Para ter uma linha de produtos, o time investiu na construção de uma identidade visual para o clube, fundado em 6 de março de 1923, e que tem no currículo a conquista do Regional em 1993. Além do marketing e busca do fortalecimento da marca do Spartano na Zona da Mata, o diretor de comunicação do clube, Gabriel Contin, mantém as contas do time nas redes sociais movimentadas, seja com vídeos, fotos e até mesmo artes de contratações para a temporada. A ideia é inspirada nos clubes grandes.
– Eu saco muito sobre as redes sociais dos clubes grandes, não só dos de Minas, como do Brasil todo. Também tem a questão de gostar, entender, acompanhar futebol. Eu me inspiro nas grandes equipes, em alguns que me agradam mais. Mas como temos o gosto pelo esporte, eu também tenho minhas próprias sacadas, o que cria a identidade própria do Spartano – falou.
Treinos diários e sonho do profissionalismo
Em 2019, o Spartano tenta o título do Regional, que escorregou pelos dedos no ano passado. Mais do que isso, o time sobe um degrau na estrutura do futebol. Diferentemente do que a maioria dos clubes que disputam torneios amadores e do que fez em 2018, o time de Rodeiro terá treinos diários e jogadores alojados na cidade.
Segundo o presidente Leonardo Delazari, a diretoria percebeu esta necessidade em 2018, já que tinha um time bom no papel, mas que passava sufoco contra os adversários por não treinar diariamente. Após fazer as contas, ele e os diretores perceberam que os gastos com transporte, hospedagem e alimentação para trazer os atletas nos finais de semana para os jogos não eram tão diferentes do investimento para manter os jogadores na cidade treinando.
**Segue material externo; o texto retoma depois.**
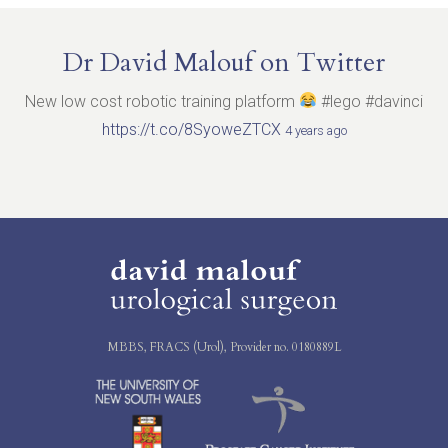
Dr David Malouf on Twitter
New low cost robotic training platform
#lego #davinci
https://t.co/8SyoweZTCX
4 years ago
MBBS, FRACS (Urol), Provider no. 0180889L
Um dos incentivadores deste passo à frente do projeto foi o escolhido para dar sequência ao trabalho. Vice-campeão da Segunda Divisão do Campeonato Mineiro de 2018 pelo Athletic, Cícero Júnior será o treinador do time em 2019 e se diz lisonjeado por fazer parte da transição entre o amadorismo e a profissionalismo, sonho do Spartano.
– Uma das coisas que me fez aceitar a proposta é a expectativa que a diretoria tem de profissionalizar o Spartano. Eles vieram atrás de mim para eu ajudar e uma coisa que ficou combinada é realmente fazer um trabalho profissional, com atletas alojados, com estrutura de alimentação, treinamento, para ser um case para a profissionalização. O Spartano é pioneiro em várias iniciativas, com várias ações de marketing que clubes maiores não fazem. Tudo isso me levou a abraçar a ideia – destacou o comandante, que terá no elenco peças como o zagueiro Thales, ex-Tupi e Tupynambás, o meia Francismar, que segue no projeto, e o também armador Michel Cury, ex-Tupi.
No entanto, o Spartano mantém os pés no chão. A diretoria pensa em profissionalizar o futebol e disputar a Segunda Divisão do Campeonato Mineiro. No entanto, o clube avalia cautelosamente os custos para se filiar à Federação Mineira de Futebol e poder disputar torneios estaduais com o time principal.